Surprising soundness trouble around `PollFn`

(I haven't been able to find that discussion searching all the usual places, I'm positive I saw it somewhere a couple years ago).

There are many more functions in futures than just poll_fn this affects, every function which takes a closure does not structurally pin that closure since it's pointless. As an example there was this previous discussion thread

Will std similarly change all these to inherit their Unpinness from the closure when uplifted (and promise to pretend it's a FnPinMut and can internally pin its moved enclosure)?

(NOT A CONTRIBUTION)

I have mixed feelings about this.

It was always a known fact that its perfectly valid to declare a struct as unconditionally Unpin, and then you cannot pin project through that type. Here you've passed state into a struct you didn't define, which happens to have an unconditional Unpin impl. To me it seems like Pin::new_unchecked is the API that needs clearer documentation here, because you absolutely need to confirm that the closure state has been pinned down if you're going to call Pin::new_unchecked on a variable owned by a closure. This fits with my intuition that its the unsafe APIs that need to clearly document their requirements, rather than the safe APIs documenting that they don't meet the requirements of other unsafe APIs.

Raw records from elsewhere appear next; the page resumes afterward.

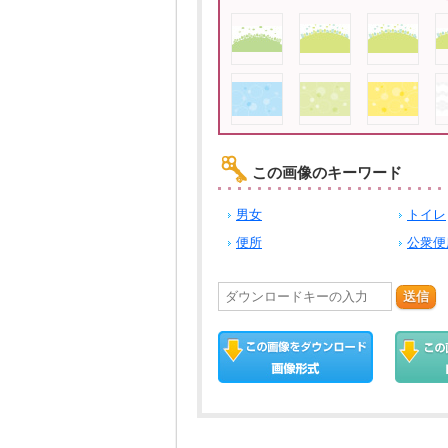
この画像のキーワード
男女
トイレ
便所
公衆便
送信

That said, I don't know why PollFn has the unconditional Unpin impl and I find it surprising that it does. Was there any discussion of this when it was defined in futures? @cramertj would be the most likely to remember. Is there a pattern that it enables at the expense of being able to call Pin::new_unchecked inside the poll_fn?

EDIT: I guess @Nemo157 provides the answer:

But that's not true is it? Like, yes, they cannot rely on closure state not being moved out (because the closure has unpinned mutable access to that closure state), but they can provide the guarantee that once they are pinned the state will never be moved again except from within the closure, thereby enabling the pattern that @RalfJung posted in the first post. If its really just that it seemed pointless, this strikes me as a grave error.

I guess we have some data for now why this might be a bad idea...

Which std APIs does this affect? The topic you referenced seems to be about stream combinators which are not in std (right)?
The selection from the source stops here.